Questions That Must Be Lived (1956)

  1. This holiday of Passover might rightly be called “The Festival of Questions.” All the ceremonials of the Seder are performed with an eye to provoking questions from our children. The Hagaddah is in answer to the Four Questions asked by the youngest child. The famous “Four Sons” are distinguished from each other by the nature of the questions they pose. The hymn Echad Mi Yodeia is in the form of a series of questions. A Festival of Questions indeed!
  2. Well, then, what are the questions we must learn? The Mah Nishtanah is the series of four questions which a child asks. What about the mature adult, he who would live a rich, meaningful, spiritual Jewish life? Here too, there are questions – but they must not only be verbalized. They must be lived.
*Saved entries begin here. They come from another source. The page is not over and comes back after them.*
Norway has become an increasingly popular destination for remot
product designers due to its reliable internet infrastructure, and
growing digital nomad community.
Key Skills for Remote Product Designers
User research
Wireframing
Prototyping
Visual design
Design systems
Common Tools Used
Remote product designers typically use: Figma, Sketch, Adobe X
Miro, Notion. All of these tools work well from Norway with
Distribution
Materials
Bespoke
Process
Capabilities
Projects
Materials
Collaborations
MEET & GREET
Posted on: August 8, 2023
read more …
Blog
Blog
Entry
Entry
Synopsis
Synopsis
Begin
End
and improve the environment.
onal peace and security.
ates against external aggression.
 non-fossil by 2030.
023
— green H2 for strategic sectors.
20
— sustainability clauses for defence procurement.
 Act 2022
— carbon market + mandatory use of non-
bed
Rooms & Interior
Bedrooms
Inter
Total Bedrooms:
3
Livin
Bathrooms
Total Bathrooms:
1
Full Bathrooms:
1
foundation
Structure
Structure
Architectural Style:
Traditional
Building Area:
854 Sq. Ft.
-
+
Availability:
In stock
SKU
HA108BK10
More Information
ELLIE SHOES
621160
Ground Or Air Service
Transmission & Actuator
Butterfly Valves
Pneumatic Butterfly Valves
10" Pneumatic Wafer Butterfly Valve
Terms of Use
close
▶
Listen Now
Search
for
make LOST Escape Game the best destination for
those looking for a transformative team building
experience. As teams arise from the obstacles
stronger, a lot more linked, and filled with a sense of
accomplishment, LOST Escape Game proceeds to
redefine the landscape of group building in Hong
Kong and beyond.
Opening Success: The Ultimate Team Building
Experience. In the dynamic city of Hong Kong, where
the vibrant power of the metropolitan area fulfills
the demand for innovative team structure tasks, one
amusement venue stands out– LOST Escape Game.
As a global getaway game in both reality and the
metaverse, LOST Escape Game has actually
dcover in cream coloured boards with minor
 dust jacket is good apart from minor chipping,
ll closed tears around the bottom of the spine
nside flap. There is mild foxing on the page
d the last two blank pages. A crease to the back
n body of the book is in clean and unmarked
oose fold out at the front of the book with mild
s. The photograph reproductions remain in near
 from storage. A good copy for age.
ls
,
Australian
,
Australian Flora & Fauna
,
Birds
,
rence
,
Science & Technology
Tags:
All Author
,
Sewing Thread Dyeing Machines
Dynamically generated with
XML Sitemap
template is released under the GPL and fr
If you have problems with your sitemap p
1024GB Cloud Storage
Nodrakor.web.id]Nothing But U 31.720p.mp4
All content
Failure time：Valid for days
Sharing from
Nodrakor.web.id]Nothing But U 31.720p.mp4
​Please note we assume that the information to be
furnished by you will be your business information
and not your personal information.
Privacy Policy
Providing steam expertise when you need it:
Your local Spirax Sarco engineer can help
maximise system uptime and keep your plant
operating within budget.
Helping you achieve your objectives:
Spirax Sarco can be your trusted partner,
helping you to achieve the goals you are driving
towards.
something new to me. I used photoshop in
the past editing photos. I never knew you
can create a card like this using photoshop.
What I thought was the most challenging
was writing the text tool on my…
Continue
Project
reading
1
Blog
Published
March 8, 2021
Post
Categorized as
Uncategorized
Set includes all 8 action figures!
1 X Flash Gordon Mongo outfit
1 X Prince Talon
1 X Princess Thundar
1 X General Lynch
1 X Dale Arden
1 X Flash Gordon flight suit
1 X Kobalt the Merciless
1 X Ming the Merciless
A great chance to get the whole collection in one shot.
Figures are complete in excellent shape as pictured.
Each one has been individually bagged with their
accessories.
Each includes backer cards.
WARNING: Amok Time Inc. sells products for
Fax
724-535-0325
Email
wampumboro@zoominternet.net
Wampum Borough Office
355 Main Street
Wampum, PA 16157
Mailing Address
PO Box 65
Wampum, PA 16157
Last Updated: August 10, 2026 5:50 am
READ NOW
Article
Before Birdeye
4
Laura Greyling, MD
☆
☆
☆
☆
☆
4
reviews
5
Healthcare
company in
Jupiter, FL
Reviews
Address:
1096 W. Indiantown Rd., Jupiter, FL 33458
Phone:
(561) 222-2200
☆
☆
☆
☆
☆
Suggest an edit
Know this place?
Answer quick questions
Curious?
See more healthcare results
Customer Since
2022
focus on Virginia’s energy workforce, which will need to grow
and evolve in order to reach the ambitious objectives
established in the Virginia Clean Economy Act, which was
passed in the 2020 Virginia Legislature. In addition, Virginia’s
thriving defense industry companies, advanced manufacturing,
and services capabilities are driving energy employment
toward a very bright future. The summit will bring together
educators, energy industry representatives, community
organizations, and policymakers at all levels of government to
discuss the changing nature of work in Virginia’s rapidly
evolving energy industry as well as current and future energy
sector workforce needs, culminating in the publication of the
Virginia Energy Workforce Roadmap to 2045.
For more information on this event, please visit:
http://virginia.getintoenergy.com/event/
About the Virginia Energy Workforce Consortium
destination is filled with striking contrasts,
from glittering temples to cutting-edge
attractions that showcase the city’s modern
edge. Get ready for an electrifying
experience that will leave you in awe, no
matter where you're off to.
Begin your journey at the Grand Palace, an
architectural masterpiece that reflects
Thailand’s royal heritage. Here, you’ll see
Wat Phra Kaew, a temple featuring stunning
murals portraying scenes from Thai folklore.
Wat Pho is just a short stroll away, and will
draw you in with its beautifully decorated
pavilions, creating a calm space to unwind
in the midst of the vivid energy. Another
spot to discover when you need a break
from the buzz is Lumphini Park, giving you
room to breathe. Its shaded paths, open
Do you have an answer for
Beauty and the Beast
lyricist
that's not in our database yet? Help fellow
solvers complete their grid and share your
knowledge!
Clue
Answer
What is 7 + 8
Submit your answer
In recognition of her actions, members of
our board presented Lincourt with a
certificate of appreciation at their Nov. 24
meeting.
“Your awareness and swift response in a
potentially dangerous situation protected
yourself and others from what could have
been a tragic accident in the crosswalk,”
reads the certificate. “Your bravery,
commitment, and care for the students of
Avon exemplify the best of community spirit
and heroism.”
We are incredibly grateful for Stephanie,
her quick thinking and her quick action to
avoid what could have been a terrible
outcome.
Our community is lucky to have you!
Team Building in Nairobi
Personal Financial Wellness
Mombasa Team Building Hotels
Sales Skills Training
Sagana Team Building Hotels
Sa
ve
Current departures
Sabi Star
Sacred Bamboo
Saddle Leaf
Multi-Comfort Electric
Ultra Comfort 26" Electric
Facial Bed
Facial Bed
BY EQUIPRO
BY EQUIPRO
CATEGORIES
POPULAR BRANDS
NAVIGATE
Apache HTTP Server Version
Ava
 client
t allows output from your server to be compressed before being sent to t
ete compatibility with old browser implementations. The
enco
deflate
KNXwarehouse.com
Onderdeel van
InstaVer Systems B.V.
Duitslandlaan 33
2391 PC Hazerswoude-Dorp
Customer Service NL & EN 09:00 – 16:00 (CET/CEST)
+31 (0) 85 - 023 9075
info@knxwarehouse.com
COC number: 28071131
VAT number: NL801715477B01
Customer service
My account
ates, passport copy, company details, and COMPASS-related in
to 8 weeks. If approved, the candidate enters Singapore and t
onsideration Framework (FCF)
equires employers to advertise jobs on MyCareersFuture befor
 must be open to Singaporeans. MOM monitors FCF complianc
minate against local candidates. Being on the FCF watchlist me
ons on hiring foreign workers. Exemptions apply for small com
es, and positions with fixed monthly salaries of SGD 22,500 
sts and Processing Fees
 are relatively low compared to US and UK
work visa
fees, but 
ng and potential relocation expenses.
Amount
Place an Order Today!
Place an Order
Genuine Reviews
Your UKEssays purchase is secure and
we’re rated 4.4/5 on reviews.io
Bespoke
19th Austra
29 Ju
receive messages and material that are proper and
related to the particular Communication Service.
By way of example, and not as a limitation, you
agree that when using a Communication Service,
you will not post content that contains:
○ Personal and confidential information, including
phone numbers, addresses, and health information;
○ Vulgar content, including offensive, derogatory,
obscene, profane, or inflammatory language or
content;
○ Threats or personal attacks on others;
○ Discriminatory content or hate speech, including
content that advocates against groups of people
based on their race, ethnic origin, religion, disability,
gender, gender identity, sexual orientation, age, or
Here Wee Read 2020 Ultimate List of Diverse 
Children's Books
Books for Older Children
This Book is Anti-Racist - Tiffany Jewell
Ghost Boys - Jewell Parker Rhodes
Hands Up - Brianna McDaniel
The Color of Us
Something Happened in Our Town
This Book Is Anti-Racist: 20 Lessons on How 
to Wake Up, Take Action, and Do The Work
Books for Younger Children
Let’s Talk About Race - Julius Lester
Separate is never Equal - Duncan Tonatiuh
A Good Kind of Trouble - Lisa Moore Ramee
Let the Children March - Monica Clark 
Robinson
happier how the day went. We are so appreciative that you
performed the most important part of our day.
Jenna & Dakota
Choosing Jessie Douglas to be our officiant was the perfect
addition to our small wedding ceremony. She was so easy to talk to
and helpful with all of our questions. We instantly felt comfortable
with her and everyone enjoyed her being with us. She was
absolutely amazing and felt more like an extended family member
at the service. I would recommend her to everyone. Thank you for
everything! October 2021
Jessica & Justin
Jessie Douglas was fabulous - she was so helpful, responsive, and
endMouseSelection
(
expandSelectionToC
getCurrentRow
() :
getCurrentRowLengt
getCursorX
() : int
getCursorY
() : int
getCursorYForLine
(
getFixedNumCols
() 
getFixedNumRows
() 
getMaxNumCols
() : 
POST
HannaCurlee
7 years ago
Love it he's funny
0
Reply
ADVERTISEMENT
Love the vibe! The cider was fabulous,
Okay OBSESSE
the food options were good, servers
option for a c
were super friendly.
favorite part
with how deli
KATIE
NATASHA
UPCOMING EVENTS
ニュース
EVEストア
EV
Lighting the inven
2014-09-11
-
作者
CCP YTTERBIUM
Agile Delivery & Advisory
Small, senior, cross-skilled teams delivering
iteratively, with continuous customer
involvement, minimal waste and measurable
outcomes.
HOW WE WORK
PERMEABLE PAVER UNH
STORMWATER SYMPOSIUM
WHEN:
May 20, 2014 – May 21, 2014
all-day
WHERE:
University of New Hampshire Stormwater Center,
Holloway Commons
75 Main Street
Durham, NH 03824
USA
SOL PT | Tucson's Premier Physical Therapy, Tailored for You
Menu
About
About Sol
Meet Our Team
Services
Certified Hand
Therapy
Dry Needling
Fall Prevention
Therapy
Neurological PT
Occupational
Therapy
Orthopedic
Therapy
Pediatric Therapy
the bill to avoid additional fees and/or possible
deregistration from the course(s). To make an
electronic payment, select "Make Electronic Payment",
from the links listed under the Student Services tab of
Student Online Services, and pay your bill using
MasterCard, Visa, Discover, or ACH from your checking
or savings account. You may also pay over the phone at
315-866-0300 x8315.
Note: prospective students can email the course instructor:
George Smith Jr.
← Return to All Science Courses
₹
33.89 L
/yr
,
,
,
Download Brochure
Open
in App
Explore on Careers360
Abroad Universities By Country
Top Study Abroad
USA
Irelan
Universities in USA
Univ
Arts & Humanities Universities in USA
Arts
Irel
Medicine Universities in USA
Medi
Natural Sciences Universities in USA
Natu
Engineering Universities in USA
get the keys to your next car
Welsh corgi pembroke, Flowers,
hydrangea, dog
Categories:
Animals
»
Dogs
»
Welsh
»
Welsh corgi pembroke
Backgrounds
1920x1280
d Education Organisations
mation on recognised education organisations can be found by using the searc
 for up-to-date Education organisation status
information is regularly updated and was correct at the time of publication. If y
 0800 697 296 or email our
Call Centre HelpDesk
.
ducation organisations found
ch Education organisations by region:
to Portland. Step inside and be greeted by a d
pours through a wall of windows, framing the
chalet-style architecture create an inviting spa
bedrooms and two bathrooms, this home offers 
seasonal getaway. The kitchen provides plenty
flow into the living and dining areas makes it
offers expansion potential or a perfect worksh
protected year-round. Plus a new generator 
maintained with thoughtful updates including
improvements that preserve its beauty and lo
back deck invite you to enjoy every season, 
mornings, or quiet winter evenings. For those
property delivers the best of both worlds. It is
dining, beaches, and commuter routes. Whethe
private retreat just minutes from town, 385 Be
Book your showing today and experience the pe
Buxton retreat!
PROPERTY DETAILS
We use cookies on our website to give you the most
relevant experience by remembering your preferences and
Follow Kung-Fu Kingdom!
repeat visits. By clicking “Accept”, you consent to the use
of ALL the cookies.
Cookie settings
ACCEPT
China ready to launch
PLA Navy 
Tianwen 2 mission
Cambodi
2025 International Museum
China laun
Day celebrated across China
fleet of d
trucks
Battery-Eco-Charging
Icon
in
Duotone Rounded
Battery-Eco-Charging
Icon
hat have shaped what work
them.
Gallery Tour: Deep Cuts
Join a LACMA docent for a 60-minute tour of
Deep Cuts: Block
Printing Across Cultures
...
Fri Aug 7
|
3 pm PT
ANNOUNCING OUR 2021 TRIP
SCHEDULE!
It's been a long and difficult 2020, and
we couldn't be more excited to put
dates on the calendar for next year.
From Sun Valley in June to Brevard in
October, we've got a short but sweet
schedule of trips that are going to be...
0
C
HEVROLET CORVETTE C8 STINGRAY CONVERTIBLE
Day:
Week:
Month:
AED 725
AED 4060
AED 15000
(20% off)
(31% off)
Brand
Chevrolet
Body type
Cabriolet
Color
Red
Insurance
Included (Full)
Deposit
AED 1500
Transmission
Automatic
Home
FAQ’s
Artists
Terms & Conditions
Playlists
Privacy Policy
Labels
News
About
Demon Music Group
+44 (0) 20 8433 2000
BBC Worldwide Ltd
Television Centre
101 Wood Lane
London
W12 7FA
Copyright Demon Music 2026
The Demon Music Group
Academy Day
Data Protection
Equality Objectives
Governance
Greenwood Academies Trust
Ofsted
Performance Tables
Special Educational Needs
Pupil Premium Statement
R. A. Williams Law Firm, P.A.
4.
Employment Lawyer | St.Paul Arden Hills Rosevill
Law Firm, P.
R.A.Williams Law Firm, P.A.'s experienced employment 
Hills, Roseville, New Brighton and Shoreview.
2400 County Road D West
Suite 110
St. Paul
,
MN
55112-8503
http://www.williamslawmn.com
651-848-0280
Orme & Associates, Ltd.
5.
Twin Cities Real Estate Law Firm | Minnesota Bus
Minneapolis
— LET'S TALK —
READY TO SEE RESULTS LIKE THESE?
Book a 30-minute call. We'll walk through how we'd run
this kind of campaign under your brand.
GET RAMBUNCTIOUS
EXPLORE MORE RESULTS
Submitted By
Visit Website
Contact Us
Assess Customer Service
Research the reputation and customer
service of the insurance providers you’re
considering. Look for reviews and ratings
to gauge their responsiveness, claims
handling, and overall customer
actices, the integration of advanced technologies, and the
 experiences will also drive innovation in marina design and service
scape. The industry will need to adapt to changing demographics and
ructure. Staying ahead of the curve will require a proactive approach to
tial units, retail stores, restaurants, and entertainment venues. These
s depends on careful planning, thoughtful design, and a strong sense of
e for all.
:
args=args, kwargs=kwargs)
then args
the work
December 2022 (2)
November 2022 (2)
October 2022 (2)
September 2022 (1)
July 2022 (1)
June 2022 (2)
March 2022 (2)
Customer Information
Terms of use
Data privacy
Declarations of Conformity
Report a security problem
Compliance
They must be asked by every fiber of our being; we must experience them to our innermost core, and our entire being must partake of those questions. They are questions that must be lived if we are to attain the spiritual insights, the religious maturity, and the wholeness of life which can be ours if we ask properly.
  3. One of these is: matzah zu sheanu ochlin al shum mah? – Why do we eat this Matzah? Those who know Hebrew well will recognize that the root for the word matzah means “to fight,” as in the verse shnei anashim ivrim mitzim… And with this understanding of the original root of the word – and there is a logical connection, too, for people fight others for their bread, just as milchamah is related to lechem – our question becomes: G-d, why must there always be war? Why can’t people learn to live in peace? Why is it that this world is filled with so much dissension and discord, so much strife and struggle? Why cannot the greatest war ever fought in history just evaporate after its conclusion instead of freezing into permanent hostility, into a “cold war?” Why must young lives ever be sacrificed on the altars of greed and hate? Why must an Israel, which so speaks and seeks peace, be swaddled in bloodshed, nursed in battle, and weaned in war? Why must union and management join blows with such enmity and hostility so that until very recently both parties, and especially the laborers at Westinghouse, lose so very much, some of them all their life’s savings? Why, we ask, must homes be broken by strife, and why must discord erupt to destroy the domestic peace which could be the share of all? Matzah zu al shum mah? – To what purpose is all this? And how can I do something about it?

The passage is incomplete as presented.